Tuesday, April 11, 2017

Why should we teach social skills through play?

We have a play-based social skills group coming up. Interested? Learn more here.

Think about when you learned to drive. It was exciting and a bit scary, but you were confident that you could get behind the wheel and go. You'd been watching your parents drive for years, and even played driving video games. You were totally ready? Right?

Your parents told you to drive slowly, use your turn signals, and follow the road signs. And maybe you listened to everything they said - when they were watching. When they aren't watching? You explored the limits of your car and the road. 

Now as an adult, you are a better driver than you were at 17. What changed over time? Practice. Experience. Observing those around you and thinking about how you can drive to fit the social norms. Maybe having kids changed your driving because you truly cared about your special cargo. And most likely, somewhere around the way you got some real-life feedback, like getting a ticket, getting into a fender bender, or even a more serious car accident.

Just being told to go slow once - or even many times - did not work for all of us. If it did, our court systems wouldn't be so clogged with traffic court. Yet we often tell our kids something once and expect it to stick.

"Ask a friend if they want to play."
"Be kind."
"When you are angry take a deep breath to calm down!"

We give lots of verbal directions all day, but our verbal directions do not always translate into our children remembering to follow through in the moment. These verbal instructions are the equivalent of the Drivers Ed class before getting behind the wheel. I don't know about you, but I don't remember much of that class other than where I sat and how I figured out how to pass notes without the teacher looking.

It was not until I was behind the wheel that I started to get a sense of what all of that talk had meant, and even later when I put together why it was important to not drive fast or fiddle with the radio while driving. There are things we can identify intellectually as important, but it isn't until we experience them that we truly understand them.

Social skills are like this for our children. Some children may hear the Driver Ed teacher's warning about driving slowly and follow through, but many are going to need to experience it for themselves and need real-time coaching. Some children need direct instruction on what social skills are, how to share, how to greet others, and how to calm down when upset. But that direct instruction is just like our classroom Drivers' Ed time. Without the immediate practice afterwards, all that content is not going to stick. 

Our kids need more. Just like we did, they need real-time coaching to help them see when to apply these new skills. While driving they need someone to help them recognize when to hit the breaks, when to speed up, and which road signs to pay attention to, and which can be ignored. Sometimes they need to have the car pulled over to the side of the road for a quick re-grouping before getting right back onto the road.

Navigating social skills can be much harder than driving. Our road signs are color coded so we can easily figure out what those signs mean. Our facial expressions are not. No matter how much we talk to kids about emotions, some kids need real-time coaching to help recognize their peers' social cues, and how to navigate around them.

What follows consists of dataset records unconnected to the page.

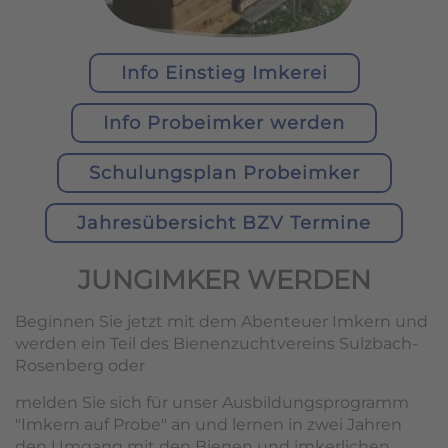
Info Einstieg Imkerei
Info Probeimker werden
Schulungsplan Probeimker
Jahresübersicht BZV Termine
JUNGIMKER WERDEN
Beginnen Sie jetzt mit dem Abenteuer Imkern und
werden ein Teil des Bienenzuchtvereins Sulzbach-
Rosenberg oder
melden Sie sich für unser Ausbildungsprogramm
"Imkern auf Probe" an und lernen in zwei Jahren
den Umgang mit den Bienen und imkerlichen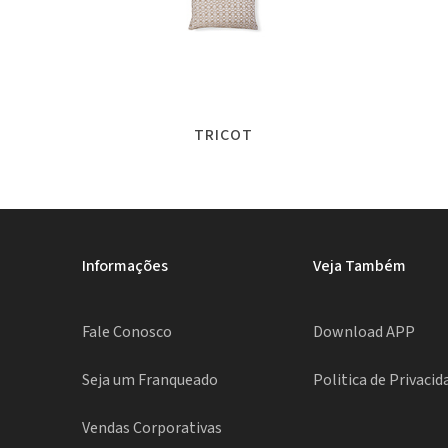
TRICOT
Informações
Veja Também
Fale Conosco
Download APP
Seja um Franqueado
Politica de Privacid
Vendas Corporativas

It can be hard to understand this distinction between the direct instruction and practice when it comes to our kids. We want them to learn something once we teach it to them, and we often think they know something because they can orally describe it. But we could orally describe driving a car from just watching our parents drive a car - that didn't mean we could take the keys and drive without crashing it.

My partner and I mulled over this problem for awhile, because although we loved the social skills group we did this past year, we felt like we were really just being the classroom driving instructors. We hadn't gotten kids out on the road yet. Yet we could see how happy and engaged the kids were with our craft projects - and where our classroom lessons could lend themselves to more.

So we came up with our Tinker Social Skills group. Each group will start with a quick social skills focus, before getting into the time for actual practice. The kids will be given the assignment of creating a model playground out of re-purposed materials like paper towel tubes, straws, strings, and boxes. This project is going to require them to form an idea in their head of what they'd like to create, and then come up with a plan to do it. This first step will work on their executive functioning skills, and we will be there to coach them through this. As they work they will be sure to face challenges when their plan does not turn out as expected. This too, will create great opportunities for us to coach them on how to recover from disappointment and develop a new plan. Because we will be working in a group, we will also have lots of opportunities to work on sharing materials and space. As the children show us they are ready for greater collaboration, we will assign open-ended partner projects to continue to challenge them.

And because none of us learned how to drive just from the behind-the-wheel period in Drivers' Ed, the end of each class will bring the parents back in so that the parents can learn what we did, the language we used, and ways to continue coaching their child through these social skills at home.